Into the courtyard, dusty and bare. The trees that had been there in his childhood were gone. He crossed it, knocked on his mom’s door, opened it and said, “Ma, it’s me.”

“Ta Shu? Come on in. So nice you came by. Oh! What’s that you’re wearing?”

“Exoskeleton.”

“You okay?”

“Yes, I’m just tired. I’m back from the moon, and the gravity is crushing me.”

“I’m glad you’re back. I was worried about you up there.”

“It’s all safe now. The spaceships land on it pretty fast, but other than that it’s probably safer than a city street.”

“Did you like it?”

“I did. It was peculiar, but interesting.”

He told her about Earthrise and how long it took. She got up, with some difficulty, and put a teapot on to boil.

“You should have one of these,” he said, tapping his body bra, metal against metal. He rang like a tuning fork.

“I don’t want to get stuck in it.”

“Good point.”

They sat and drank Chun Mi tea, her favorite. Much stronger than Peng Ling’s white leaf tea. Ta Shu told her some more stories, and she caught him up on all the action in the neighborhood. Mah-jongg wins and losses, moves in and out, arrests. “And Mo Lan died.”

“Oh no! When?”

“Last month. Caught a cold, then pneumonia.”

“I’m sorry to hear. How old was she?”

“Year younger than me. Eighty-seven.”

“Was she the last of the girls?”

“I’m the last of the girls.”

“Of course. The best track team ever.”

“We had a good team, it’s true. We were all in the same class when they started the school.”

And then she was telling him the story again. He asked questions that he had asked before, said “I see” and “That must have been fun.” As her stories unspooled they ran backward in time, as always.

“Raised by Red Guards, can you believe it?”

“It must have been strange,” he said. “Weren’t they just teenagers themselves? Teenage boys with machine guns?”

“Just teenage boys with guns! But I never went hungry. My grandfather had been a landlord in the neighborhood, that’s why my father was sent to the country, but my grandfather was a good man and helped everybody, so when Dad and my brothers were sent away, and Mom lost her wits at the shock of that and was sent to the hospital, the neighbors took care of me. Them and the Red Guards. They treated me like a stray cat. Tossed me scraps from time to time. Boys with guns. It was dangerous, I suppose, but I was never afraid. I never went hungry. They took care of me from when I was seven to when I was nine. I remember every day of it.”

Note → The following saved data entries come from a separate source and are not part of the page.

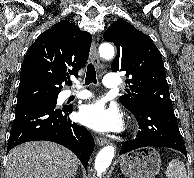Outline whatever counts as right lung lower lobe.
I'll return each instance as SVG.
<instances>
[{
	"mask_svg": "<svg viewBox=\"0 0 194 178\" xmlns=\"http://www.w3.org/2000/svg\"><path fill=\"white\" fill-rule=\"evenodd\" d=\"M55 107L56 104L44 102L16 105L7 152L28 141H53L70 149L86 167L94 150L92 135L85 127L70 121L72 107Z\"/></svg>",
	"mask_w": 194,
	"mask_h": 178,
	"instance_id": "right-lung-lower-lobe-1",
	"label": "right lung lower lobe"
}]
</instances>
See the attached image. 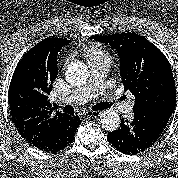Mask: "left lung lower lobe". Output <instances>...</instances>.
Wrapping results in <instances>:
<instances>
[{"label": "left lung lower lobe", "instance_id": "left-lung-lower-lobe-1", "mask_svg": "<svg viewBox=\"0 0 178 178\" xmlns=\"http://www.w3.org/2000/svg\"><path fill=\"white\" fill-rule=\"evenodd\" d=\"M173 112L142 109L134 112L131 122L121 119L120 128L108 132L107 139L125 154H135L153 145L162 134Z\"/></svg>", "mask_w": 178, "mask_h": 178}]
</instances>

“It must have been very strange.”

“It was! I remember every day of it, it was so strange. But then after they all came back, and after the Gang of Four went down, things all went back to normal. And then I can’t remember any of the rest of my childhood, until I went to the sports school and met all the girls. And now I’m the last one left.”

“I guess that’s how it happens,” Ta Shu said.

He watched his mom fondly. How many times he had heard this story. Even inside the device, the weight of the world was still crushing him.